Wednesday, 30 November 2011

Heavenly Places

So I was thinking about Ephesians chapter 2. Specifically I was thinking about the verse 6 "And hath raised us up together, and made us sit together in heavenly places in Christ Jesus..."

I've always considered this one of those faith statements that Paul makes - it isn't true yet, but it will happen so we'll state it as if it already has happened. But, then I was thinking about God and time.

God is outside of time, He sees the end from the beginning. So for Him we are not yet created, currently living our sinful lives here on this world and also living on the New Earth with Him. All at the same time.

(The way I see it time is like a swimming pool, God sits on the edge of the pool and He can see all of everything that has happened, is happening and will happen. When we ask Him, He dips His fingers into a particular portion of the time puddle to intervene in the events of our lives. We on the other hand are like ants crawling along a twisted piece of string. We can only see what is directly in front of us or remember what is behind us.)

This means that in God's world I'm already in Heaven with Him. Living in Heavenly Places!!

Saturday, 26 November 2011

Addendum - Epiphany 4 and More

So I'm still thinking about God loving me ... and having a few more epiphanies ...


Epiphany 4
When Jesus died on the cross he presented God with the biggest, bestest gift He possibly could.

Jesus gave God the one thing that God couldn't obtain for Himself. I mean God is God! If He want's something all He has to do is create it. Except He can't have a relationship with me because I'm covered in sin and if He comes near me I die. So when Jesus made a way for God to be able to hug and care for me (and all the other humans) the way He wants to, He gave God the one thing God couldn't get for Himself.


Epiphany 5
God treasures me!!

For two reasons. 1. He really loves me and He couldn't be with me, and then it was made possible for Him to be with me after all. And, 2. It was His only begotten Son, who He also loves, who paid a huge price to make it possible for Him to be with me. No wonder God loves Jesus so much. And that can only make me more special to Him - I was a gift given to Him by a much loved Son at a huge cost.


Epiphany 6
God is a gentleman, He will never force me to accept His love.
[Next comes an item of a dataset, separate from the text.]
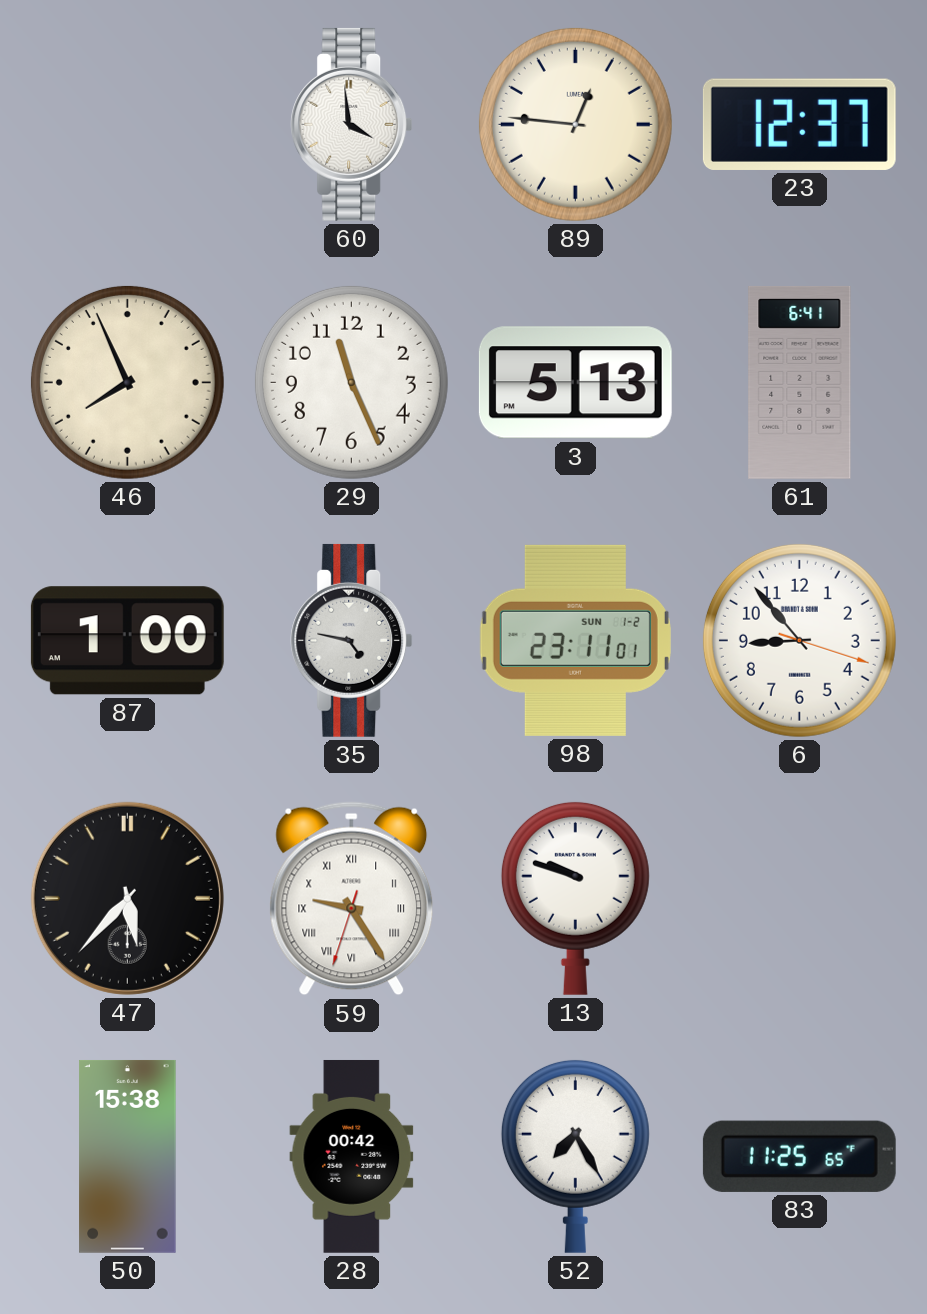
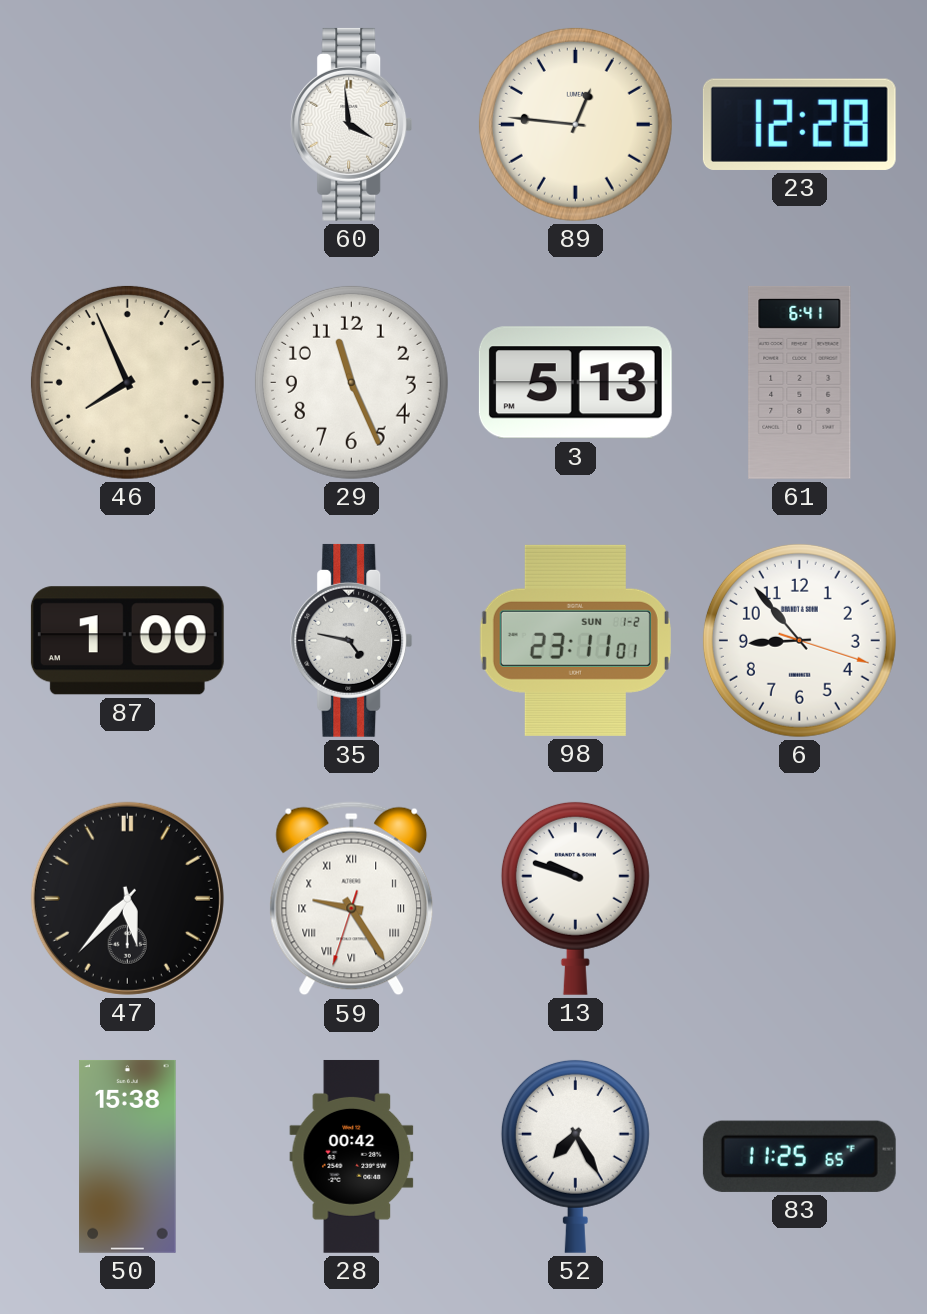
23: 12:37 -> 12:28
So while God loves me more than I can ever know or understand He also will respect my wishes. if I choose  to deny and reject His love He will step back and allow me to go my own way. But He also orchestrates circumstances to show me that my best happiness comes from being in a relationship with Him. However it is my decision. It must hurt Him terrible to want to be with me and see me cavorting with His enemy, who He knows is only playing with me for the purpose of hurting Him (God), before he (the enemy) kills me.


Epiphany 7
Once I've accepted Christ, God won't allow anything into my life to harm me.

Having said this I must add that, God is more interested in my character development than my worldly wealth. In preparing me for heaven and eternity with Him than in these few short years we have now on this sinful planet. So sometimes things seem hard here and I question, "Why God?" but those things are to build my character and aimed at my ultimate good. If I don't accept Christ then unfortunately I am outside of His special care and he can't protect me in the way he would like too - because remember he won't force us to accept Him and if He comes too close when we are carrying our own sin then we will die because His very presence will destroy the sin in us and us along with that sin.


I am becoming more and more convinced that it is the Love of God that is the most important thing for us to understand and that every circumstance in our lives and every belief we have about God must be filtered through that love.




Friday, 25 November 2011

The Gospel and The Stick-men.

Every class I teach is started with a 3-5 minute devotional where we discuss a verse from the Bible. I am discovering that it is amazing what can be explained using stick men!!! Here is one of the verses from this week accompanied by my explanation. Then, as I thought more about this verse I had a couple of epiphanies.


Because of Christ and our faith in him, we can now come fearlessly into God's presence, assured of his glad welcome. Ephesians 3:12


The Stick-men Gospel:

God is described in the Bible as being a consuming fire.














Sin can not exist in His presence, instead it is destroyed. Just like turning on a light bulb destroys darkness. That means that we can't come into Gods presence because we have sin in us and simply being in God's presence would destroy us. 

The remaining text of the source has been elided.